- Trump's Iran Nuclear Deal Announcement
- November 14, 2017 | Author: Saul Reinaldo Newsome
- Law Firm: Breazeale, Sachse & Wilson, L.L.P. - Baton Rouge Office
Today, President Trump announced his intent to decertify Iran's compliance with the Joint Comprehensive Plan of Action (JCPOA or Iran Nuclear Deal). However, his announcement does not necessarily mean that the United States has withdrawn from the Iran deal. Instead his announcement gives Congress sixty (60) days to determine whether it would violate the Deal.
The U.S. involvement in the JCPOA can be terminated in two ways: 1) by a decision of the President to withdraw the U.S.'s involvement; or, 2) by an act of Congress or the President which imposes certain sanctions against Iran that violate the JPCOA. The President chose not to withdraw from the deal, but kicked the can to Congress. Under the Iran Review Act, the President must report to Congress every ninety (90) days on the progress of the Iran Deal. The President must certify that: 1) Iran is in compliance with the JCPOA; and, 2) that continued suspension of the previous sanctions against Iran is vital to the national security interest of United States.

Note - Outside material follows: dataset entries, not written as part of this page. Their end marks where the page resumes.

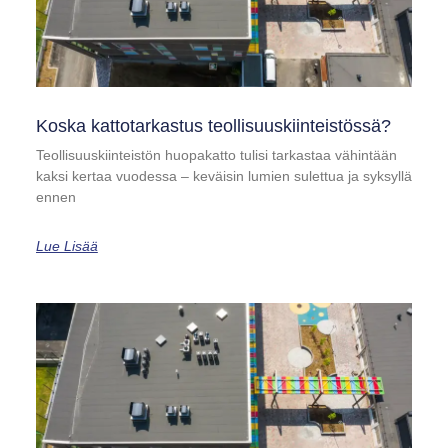
Koska kattotarkastus teollisuuskiinteistössä?
Teollisuuskiinteistön huopakatto tulisi tarkastaa vähintään
kaksi kertaa vuodessa – keväisin lumien sulettua ja syksyllä
ennen
Lue Lisää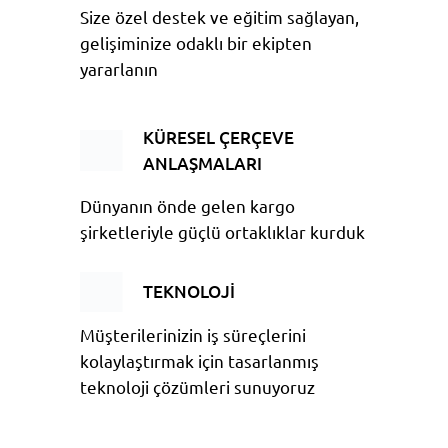
Size özel destek ve eğitim sağlayan,
gelişiminize odaklı bir ekipten
yararlanın
KÜRESEL ÇERÇEVE
ANLAŞMALARI
Dünyanın önde gelen kargo
şirketleriyle güçlü ortaklıklar kurduk
TEKNOLOJİ
Müşterilerinizin iş süreçlerini
kolaylaştırmak için tasarlanmış
teknoloji çözümleri sunuyoruz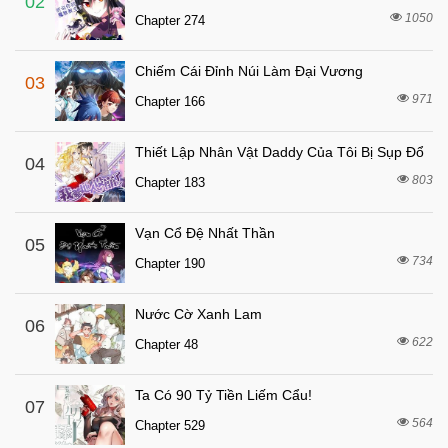
02
1050
Chapter 274
5 tháng trước
Chapter 25
5 tháng trước
Chapter 24
Chiếm Cái Đỉnh Núi Làm Đại Vương
03
5 tháng trước
Chapter 23
971
Chapter 166
5 tháng trước
Chapter 22
Thiết Lập Nhân Vật Daddy Của Tôi Bị Sụp Đổ
5 tháng trước
04
Chapter 21
803
Chapter 183
5 tháng trước
Chapter 20
5 tháng trước
Chapter 19
Vạn Cổ Đệ Nhất Thần
05
5 tháng trước
734
Chapter 18
Chapter 190
5 tháng trước
Chapter 17
Nước Cờ Xanh Lam
06
5 tháng trước
Chapter 16
622
Chapter 48
5 tháng trước
Chapter 15
5 tháng trước
Chapter 14
Ta Có 90 Tỷ Tiền Liếm Cẩu!
07
564
5 tháng trước
Chapter 529
Chapter 13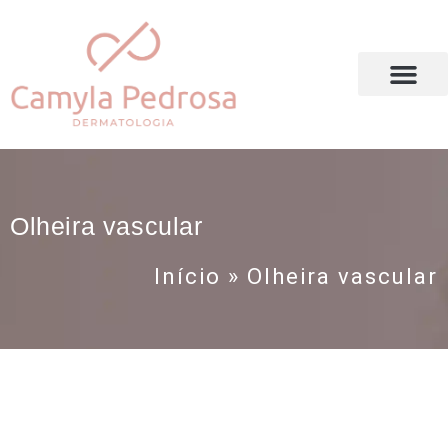
DRA. CAMYLA PEDROSA
Olheira vascular
Início
»
Olheira vascular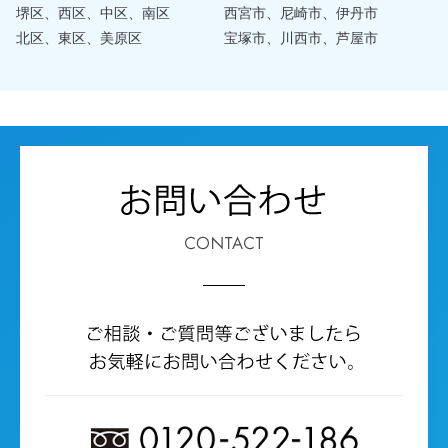
堺区、西区、中区、南区
西宮市、尼崎市、伊丹市
北区、東区、美原区
宝塚市、川西市、芦屋市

By most accounts, Iran has complied with the technical terms of the Joint Comprehensive Plan of Action. However, the President emphasized that Iran has violated the "spirit" of the deal. For the purposes of the Iran Review Act, violation of the spirit of the deal is not a relevant trigger. However, the President also announced that waving sanctions is not "in the vital security interests of the United States." Under the Iran Review Act, the President's failure to provide the second certification triggers an opportunity for Congress to re-impose sanctions against Iran and for Congress to violate the JCPOA. Congress will have sixty (60) days from the 15th of October to determine whether it wishes to impose previous sanctions on Iran.
For now, The Iran-related sanctions waivers are still in effect and U.S. companies, through their foreign subsidiaries, are still authorized to conduct petroleum and petrochemical activities, provided that they remain in compliance with the sanctions waivers.